The first version of this blog used MySQL; then I switched to Tokyo Cabinet. But now I've switched back to PostgreSQL. Here's why.
Why did I switch to TC to begin with?
There weren't any good ORM-type libraries for Clojure at the time (over a year ago). So there was a bit of an impedance mismatch trying to query and work with my data. In the DB I have separate tables for posts, comments, tags, categories. But 90% of the time I want to fetch a post and end up in Clojure with all related tags, comments etc. (A JOIN won't work here without a lot of work to un-mangle the results; you usually need multiple queries.)
With TC I could store anything in the DB, so I just dumped a post into the DB as serialized hash-maps with all the comments, tags, and categories as sub-keys. So querying was easy. (Or was it? More below.)
MySQL was really slow. This is largely because my queries were terrible, as I tried to solve the problem from #1 via brute force. TC on the other hand is fast.
I tried to solve #2 by using a Clojure ref as a cache. But tying the STM to a database's transaction system is as far as I know difficult or impossible right now (per many threads on the mailing list). I had a lot of potential race conditions, which (as far as I know) never bit me, but probably would've eventually. I had to deal with keeping the cache up-to-date as comments were posted and posts were added and deleted and renamed. Remember:
"There are only two hard problems in Computer Science: cache invalidation and naming things." --Phil Karlton
So why did I stop using TC?
I have no idea how to use a key/value store database properly. TC will take anything you dump into it, which is both a strength and a weakness.

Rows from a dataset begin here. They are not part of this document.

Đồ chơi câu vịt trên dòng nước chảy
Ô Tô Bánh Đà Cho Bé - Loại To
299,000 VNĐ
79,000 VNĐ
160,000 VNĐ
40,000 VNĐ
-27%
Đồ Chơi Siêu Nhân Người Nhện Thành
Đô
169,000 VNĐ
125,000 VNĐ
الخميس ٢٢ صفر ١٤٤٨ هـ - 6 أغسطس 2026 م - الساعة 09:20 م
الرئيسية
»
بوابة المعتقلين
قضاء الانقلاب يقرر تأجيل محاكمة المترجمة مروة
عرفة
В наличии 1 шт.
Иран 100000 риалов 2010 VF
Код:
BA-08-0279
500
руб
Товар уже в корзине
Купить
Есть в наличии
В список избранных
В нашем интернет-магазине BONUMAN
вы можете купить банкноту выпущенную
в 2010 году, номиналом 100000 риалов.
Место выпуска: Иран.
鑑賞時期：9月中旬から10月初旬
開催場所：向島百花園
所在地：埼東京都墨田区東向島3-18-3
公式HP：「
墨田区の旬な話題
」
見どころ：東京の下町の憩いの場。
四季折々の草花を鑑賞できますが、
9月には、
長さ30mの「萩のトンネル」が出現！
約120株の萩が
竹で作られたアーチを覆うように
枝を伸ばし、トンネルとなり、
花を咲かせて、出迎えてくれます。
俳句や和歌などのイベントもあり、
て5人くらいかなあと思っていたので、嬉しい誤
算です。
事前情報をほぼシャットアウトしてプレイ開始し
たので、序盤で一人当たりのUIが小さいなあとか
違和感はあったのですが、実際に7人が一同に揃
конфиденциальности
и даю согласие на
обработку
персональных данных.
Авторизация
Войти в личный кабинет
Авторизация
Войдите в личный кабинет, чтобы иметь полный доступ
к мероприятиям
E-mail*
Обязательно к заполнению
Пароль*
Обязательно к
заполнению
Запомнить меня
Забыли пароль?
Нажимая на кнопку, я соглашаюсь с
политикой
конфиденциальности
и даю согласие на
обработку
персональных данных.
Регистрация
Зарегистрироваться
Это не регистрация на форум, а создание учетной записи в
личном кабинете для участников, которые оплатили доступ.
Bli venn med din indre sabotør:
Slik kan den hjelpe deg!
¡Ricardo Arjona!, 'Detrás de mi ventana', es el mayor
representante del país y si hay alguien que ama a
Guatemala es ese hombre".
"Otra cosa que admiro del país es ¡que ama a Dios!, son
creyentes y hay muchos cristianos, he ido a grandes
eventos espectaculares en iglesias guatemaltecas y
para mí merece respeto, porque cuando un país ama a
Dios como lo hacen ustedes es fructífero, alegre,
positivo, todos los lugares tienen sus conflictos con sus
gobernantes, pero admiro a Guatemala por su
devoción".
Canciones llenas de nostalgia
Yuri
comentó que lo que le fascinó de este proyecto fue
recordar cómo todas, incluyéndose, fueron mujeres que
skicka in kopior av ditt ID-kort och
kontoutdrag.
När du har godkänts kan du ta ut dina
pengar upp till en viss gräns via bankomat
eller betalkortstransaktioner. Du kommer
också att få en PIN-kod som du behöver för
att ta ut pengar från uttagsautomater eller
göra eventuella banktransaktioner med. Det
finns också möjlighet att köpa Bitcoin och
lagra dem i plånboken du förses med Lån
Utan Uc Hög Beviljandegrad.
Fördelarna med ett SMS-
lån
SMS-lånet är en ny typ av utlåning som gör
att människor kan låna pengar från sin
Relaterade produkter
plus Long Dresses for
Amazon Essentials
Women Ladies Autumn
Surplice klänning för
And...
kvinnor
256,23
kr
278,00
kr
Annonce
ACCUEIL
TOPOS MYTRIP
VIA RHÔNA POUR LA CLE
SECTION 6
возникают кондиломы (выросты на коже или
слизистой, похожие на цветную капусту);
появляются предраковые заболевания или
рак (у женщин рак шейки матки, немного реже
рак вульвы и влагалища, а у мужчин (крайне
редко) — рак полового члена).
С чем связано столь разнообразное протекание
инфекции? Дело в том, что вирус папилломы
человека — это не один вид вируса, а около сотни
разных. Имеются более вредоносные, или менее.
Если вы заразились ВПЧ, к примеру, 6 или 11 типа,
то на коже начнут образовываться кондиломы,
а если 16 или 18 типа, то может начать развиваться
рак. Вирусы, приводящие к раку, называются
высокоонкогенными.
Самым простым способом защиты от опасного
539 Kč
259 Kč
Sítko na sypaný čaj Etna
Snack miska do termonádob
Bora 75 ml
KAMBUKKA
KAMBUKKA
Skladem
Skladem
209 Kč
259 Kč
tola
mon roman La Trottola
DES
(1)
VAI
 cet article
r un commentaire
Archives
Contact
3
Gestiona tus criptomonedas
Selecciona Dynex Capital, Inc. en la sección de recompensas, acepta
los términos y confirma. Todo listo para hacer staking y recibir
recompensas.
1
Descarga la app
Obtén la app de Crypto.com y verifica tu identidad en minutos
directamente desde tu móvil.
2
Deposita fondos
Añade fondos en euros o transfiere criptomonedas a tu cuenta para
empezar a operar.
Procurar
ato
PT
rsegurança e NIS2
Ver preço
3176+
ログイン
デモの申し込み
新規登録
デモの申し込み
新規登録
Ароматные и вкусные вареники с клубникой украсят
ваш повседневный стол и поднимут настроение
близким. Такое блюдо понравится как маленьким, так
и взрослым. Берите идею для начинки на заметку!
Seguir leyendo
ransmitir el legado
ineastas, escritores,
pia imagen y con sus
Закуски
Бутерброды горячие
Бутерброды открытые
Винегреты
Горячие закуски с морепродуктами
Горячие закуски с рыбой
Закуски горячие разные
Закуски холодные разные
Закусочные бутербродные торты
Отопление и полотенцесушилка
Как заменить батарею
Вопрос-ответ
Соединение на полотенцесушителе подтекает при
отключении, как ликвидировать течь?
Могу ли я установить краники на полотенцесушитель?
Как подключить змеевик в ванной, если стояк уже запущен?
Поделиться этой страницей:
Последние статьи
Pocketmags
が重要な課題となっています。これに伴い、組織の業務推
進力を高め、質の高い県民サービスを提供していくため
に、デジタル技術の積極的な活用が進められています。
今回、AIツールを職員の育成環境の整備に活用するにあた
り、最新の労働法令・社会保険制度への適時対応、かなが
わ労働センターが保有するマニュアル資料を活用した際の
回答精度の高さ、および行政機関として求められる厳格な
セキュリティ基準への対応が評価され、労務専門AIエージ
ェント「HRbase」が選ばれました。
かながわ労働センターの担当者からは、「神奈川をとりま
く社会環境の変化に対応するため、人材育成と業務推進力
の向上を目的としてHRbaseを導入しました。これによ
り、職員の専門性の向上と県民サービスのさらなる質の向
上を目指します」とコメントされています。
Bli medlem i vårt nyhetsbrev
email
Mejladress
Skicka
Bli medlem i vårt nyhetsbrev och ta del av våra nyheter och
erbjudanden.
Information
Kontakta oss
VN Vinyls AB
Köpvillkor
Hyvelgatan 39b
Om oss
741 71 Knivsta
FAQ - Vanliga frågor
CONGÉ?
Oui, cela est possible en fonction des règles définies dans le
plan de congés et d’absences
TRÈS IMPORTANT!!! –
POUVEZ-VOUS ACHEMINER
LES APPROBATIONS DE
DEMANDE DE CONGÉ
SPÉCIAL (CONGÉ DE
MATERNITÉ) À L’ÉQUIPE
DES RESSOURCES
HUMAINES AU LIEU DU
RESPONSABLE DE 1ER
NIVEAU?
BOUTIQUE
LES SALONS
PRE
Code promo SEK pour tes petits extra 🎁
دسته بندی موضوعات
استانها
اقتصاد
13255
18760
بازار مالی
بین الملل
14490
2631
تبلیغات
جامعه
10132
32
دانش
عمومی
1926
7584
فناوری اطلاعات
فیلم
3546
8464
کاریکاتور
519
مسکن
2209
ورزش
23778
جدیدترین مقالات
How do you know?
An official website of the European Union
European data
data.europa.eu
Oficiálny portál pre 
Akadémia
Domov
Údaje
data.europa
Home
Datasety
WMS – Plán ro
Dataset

There's a lot of crap you have to do by hand that a proper database does for you. Consider checking for null values, for example; I ended up with a lot of
nils in my data because my validations weren't 100% foolproof, or because I imported data via code that didn't run the validations and I never noticed.. Or enforcing uniqueness of values; I had tag objects in the database with the same key but different values (due to capitalization differences), which screwed up a lot of stuff.
On the other hand, there's a lot of information about how to use RDBMS properly, and I have a lot of experience with it already. Constraints are easy to set up. Columns have types, which is nice. (Strange that I gravitate toward statically-type databases while I gravitate toward dynamically-typed programming languages.)
I have to compile and install Tokyo Cabinet by hand on my Linux distro. It's probably not worth distro maintainers to maintain a package that so few people use. MySQL and PostgreSQL have lots of people working on keeping them running OK on most Linux distros.
Some kinds of queries were still awkward in TC. "Give me post X" was great: I'd also get all the tags, categories etc. for free. But then how do you query to get all tags across all posts? Or all comments? Fetch all the posts and iterate over them, collecting their tags, then uniquify the resulting list? Not so pretty, and not so fast. So I was back to caching again, which still gave me nightmares about race conditions and dirty data.
So now why am I using an RDBMS again?
An RDBMS is exactly what I really need, if I could just query the thing concisely and get it to run fast. Thankfully there are some ORM-like libraries for Clojure in the works nowadays, already usable for a hobby project like this blog. There are clj-record, Carte, ClojureQL, and my own Oyako, and possibly others in the works.
For my tiny blog's database, Oyako gives me slightly slower performance than TC, but along the same order of magnitude, which is good enough.
Via Oyako I can (fairly concisely) fetch posts and get the associated tags, comments etc. But I can also easily fetch all tags, or all comments, since they're in their own tables. The "relational" part of RDBMS does come in handy sometimes.
I switched to TC to begin with because I was using SQL wrong, and it was too slow and clumsy. Once I figured out how to use SQL correctly, it was a no-brainer to go back.